Sibilia pushed back, saying that the targets put into the GWSA were based on the Paris Accord. Even Governor Scott agreed to the Paris goals, she noted. The Environment & Energy Committee voted 2-8-1 in opposition to the amendment.

Representative Donahue commented that they have “heard so often that we have to do this heat act (S.5) because we can get sued,” she noted, however they “leave out the part that we made it so we can be sued.”

Notte argued that the GWSA language “shows our fellow Vermonters that we’re not just talking the talk. It has a clear path to accountability.”

Peterson chimed in that the language in the GWSA says “any person” from anywhere (not just Vermont) can sue. He believes that is unacceptable.

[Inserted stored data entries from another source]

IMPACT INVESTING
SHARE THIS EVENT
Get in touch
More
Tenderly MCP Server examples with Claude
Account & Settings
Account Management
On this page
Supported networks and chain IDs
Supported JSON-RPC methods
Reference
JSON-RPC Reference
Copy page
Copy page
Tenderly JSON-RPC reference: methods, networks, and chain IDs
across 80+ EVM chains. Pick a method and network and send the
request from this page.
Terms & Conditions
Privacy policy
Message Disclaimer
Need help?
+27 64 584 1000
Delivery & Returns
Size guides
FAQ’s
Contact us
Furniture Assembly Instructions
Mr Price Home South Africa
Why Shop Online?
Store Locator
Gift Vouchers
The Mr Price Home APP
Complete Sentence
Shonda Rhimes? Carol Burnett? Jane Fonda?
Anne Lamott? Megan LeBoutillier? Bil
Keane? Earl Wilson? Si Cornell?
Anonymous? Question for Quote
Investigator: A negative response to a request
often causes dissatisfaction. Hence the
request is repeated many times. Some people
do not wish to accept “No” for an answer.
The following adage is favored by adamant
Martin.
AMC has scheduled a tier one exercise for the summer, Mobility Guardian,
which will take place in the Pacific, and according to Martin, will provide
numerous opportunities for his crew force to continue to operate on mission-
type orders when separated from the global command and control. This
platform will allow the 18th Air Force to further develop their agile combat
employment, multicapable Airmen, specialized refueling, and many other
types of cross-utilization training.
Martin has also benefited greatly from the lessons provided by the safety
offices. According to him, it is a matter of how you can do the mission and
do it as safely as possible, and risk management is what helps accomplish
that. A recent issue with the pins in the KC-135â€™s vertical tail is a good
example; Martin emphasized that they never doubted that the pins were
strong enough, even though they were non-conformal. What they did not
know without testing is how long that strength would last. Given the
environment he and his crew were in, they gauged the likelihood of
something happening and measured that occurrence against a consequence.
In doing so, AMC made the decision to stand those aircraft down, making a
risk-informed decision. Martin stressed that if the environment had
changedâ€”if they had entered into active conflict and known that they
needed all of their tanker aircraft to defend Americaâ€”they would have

Representative Sammis noted that they were talking about accountability. The problem, he believes, here is that the “liability in the litigation comes out of our constituents’ wallets. We in this room aren’t accountable.” He continued that “the people of Vermont are going to be paying for our mistakes.”

A roll call was asked for and the vote was 41-103 against the amendment.

The debate moved on to the underlying bill.

Representative Mrowicki shared a personal story about heat pumps. They had heated their house with wood but put in a heat pump. “It works well. We are saving money,” he said, Vermonters “can save money and be cleaner.”

Donahue encouraged them to look at the effective dates of the bill, the first effective date is January 2023 for early credits. She noted that the language allows the PUC to adopt “by rule or order” any actions necessary to establish the PUC (before the 2025 check-back.) She further pointed out that credits may start accumulating immediately and that the PUC has enforcement authority over all the rules starting before the 2025 legislative vote. Finally, the PUC is required to identify potential revenue streams and sign a 12-year contract, In June of 2024, with a Default Delivery Agent. Additionally, the obligated parties (local fuel dealers) are required to register in 2024 also. Both of these requirements happen BEFORE the legislative check-back occurs.

NOTE: This essentially ensures that the CHS mechanism WILL go into effect and the only major point of debate in 2025 will be the value of the credits and small tweaks to how the “marketplace” will work.

“What exactly are we voting for,” she questioned, noting that “this isn’t a study. We aren’t gathering all the information to make a later decision.” Instead, she argued, they should be doing the “potential study” first before passing this bill. She agreed that “we need to be active and aggressive in our attempts to address climate change, but we should have an idea of what the costs will be.”

Sibilia conceded many points to Donahue, however “we are going to get in here, establish the standard, and vote on the rules.” She argued. Continuing, she stressed that the 2025 vote will not be “an up or down vote,” comparing the process to the failed single-payer initiative. She concluded that legislators need to “stop wildly speculating about price,” and pass the bill to start implementing the rules.

Donahue quipped that they were “wildly speculating by passing this bill.” She argued that they should do the “homework first and not wildly speculate.”

Representative Oliver commented that he had heard “a number of times” the legislature could choose to “do nothing in 2025,” but didn’t see that happening. He noted that he represented more Abenaki constituents than “anyone else” and they had asked him to remind the legislature that Hydro Quebec had “flooded thousands of acres of land.”

He was worried about what this bill would to “future electricity demand and prices.” Further, his constituents were worried about what this will do to the future price of oil. He noted that “volatility means prices go up, but it also means that it goes down.” He pointed to a 200% increase in the price of electricity, saying that “the price of electricity only goes up.” Further, he claimed that the state is already a climate leader and that we use “90M gallons of gasoline less today than we did 14 years ago. We need to tell our young people that story.”

Representative Beck believed that they had “lost sight of the big picture.” He noted that electric heat is most often generated by fossil fuel energy. He cautioned that moving towards electric heat may not actually realize the carbon savings that some legislators are pointing to. In some circumstances it may actually lead to higher carbon emissions.

NOTE: This was also recently pointed out by Campaign for Vermont in a report on carbon reductions in the thermal energy sector.

One of the members from Lydon noted that his sister had bought an electric heating system during the electrification push in the 70’s and then a few years later electricity got so expensive that she had to put in a boiler. He continued that solar panels were “supposed to be the answer,” but they got an estimate of $20,000 even with the subsidy. He noted that “not many” low-income people have solar panels.

As an aside, in Lyndon they supposedly did “such a good job” of reducing energy usage that their energy co-op had to raise rates. He went on to note a number of potential issues including that you need backup heating sources for heat pumps, the “ever-increasing” costs of electricity, the lack of technicians to install heat pumps, and the cost and availability of repairs.

Representative Mihaly shared that his elderly neighbor “cries about her current oil bill.” He sees the CHS as enabling her neighbor to “be approached by Efficiency Vermont or a DDA with an offer to weatherize her home and install heat pumps.” The subsidies will cover “much of the cost,” and she would have to “pick up” the remaining balance which she would pay off with a monthly payment. “That will be a good deal for her,” he believed.

A number of other legislators spoke both for and against the bill. Common themes were meeting the GWSA goals, moving to “lower cost” heating options, weatherization, carbon sequestration, and the unknown impacts of the bill on fuel prices and low-income Vermonters.

A roll call was asked for on the underlying bill (with the approved amendments) and it was passed 98-46.